O barulho da chuva some, mas um ruído estático continua no ar. Abro a janela e constato que o som vem do estádio ao fundo da minha paisagem urbana enevoada. O Paraná Clube é uma espécie de time de futebol, com a diferença que desperta mais compaixão do que rivalidade nos adversários. Um adorável azarão, assim parece. De maneira que toda e qualquer festa maior que a sua outrora pífia e agora em ascendente explosão demográfica torcida faz arranca elogios nas redes sociais pelo que há de belo no esporte. Não sei o que é, mas tenho certeza que não é a aglomeração de bêbados gritando para a grama. Deve ser, sei lá, isso de ir a um estádio e não matar ninguém.
Abro a janela do quarto para me debruçar e fico ouvindo ao longe o som de televisão fora do ar que dez mil vozes desconexas fazem quando amplificadas por uma concha acústica de paredões de arquibancada.

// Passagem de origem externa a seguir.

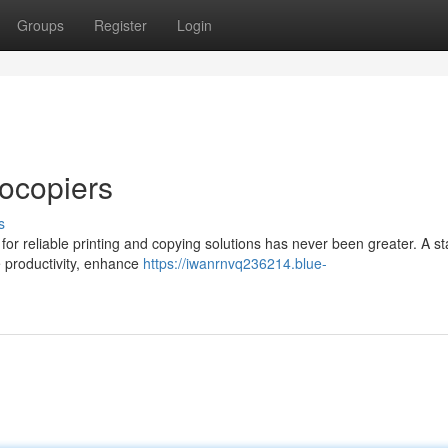
Groups
Register
Login
ocopiers
s
or reliable printing and copying solutions has never been greater. A st
e productivity, enhance
https://iwanrnvq236214.blue-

A chuva está um pouco fina, só o suficiente para molhar de leve a testa, e o ar fresco da noite cura as feridas pulmonares causadas pelo bafo quente da tarde, que ao longo do dia agrediu toda essa gente desacostumada a viver fora do gelo. Os holofotes parecem querer iluminar a cidade inteira, o deserto negro resistindo à base de insuficientes postes de halogênio. Iluminam as cores vibrantes do estádio, vermelho e azul. A massa cinza do lado de dentro, imagino, são as pessoas que, assim como suas vozes, parecem amorfas e unificadas num único horror.
Eu assisto em silêncio. Sinto uma doce melancolia em me ausentar desse evento de multidões. Gosto da minha masmorra do vigésimo andar. Eles estão lá, e eu estou aqui.
Abro a janela do quarto para me debruçar e fico ouvindo ao longe o som de televisão fora do ar que dez mil vozes desconexas fazem quando amplificadas por uma concha acústica de paredões de arquibancada.
Percebo que falhei em ser um sujeito das massas. Não consigo compartilhar dos gostos que aglomeram as multidões em praças públicas, estádios, sambódromos e boates, ou mesmo aquelas que arrebanham no corpo a corpo, cada uma em sua casa assistindo à mesma tela. Sequer tenho uma turma de amigos que me convide para tomar um trago na calçada ou coisa que o valha. Curitiba me ensinou a ser sozinho ao mesmo tempo em que me mostrou que ninguém pode ser uma ilha. Não reclamo, a solidão me faz bem, constato, enquanto mais uma vez me dou conta de não participar da balbúrdia que acontece há poucos metros da minha casa. Os gritos explodem. Talvez alguém tenha feito um gol, ou chegado perto disso. Não sei. Fecho a janela e volto minha atenção, mais uma vez, para dentro.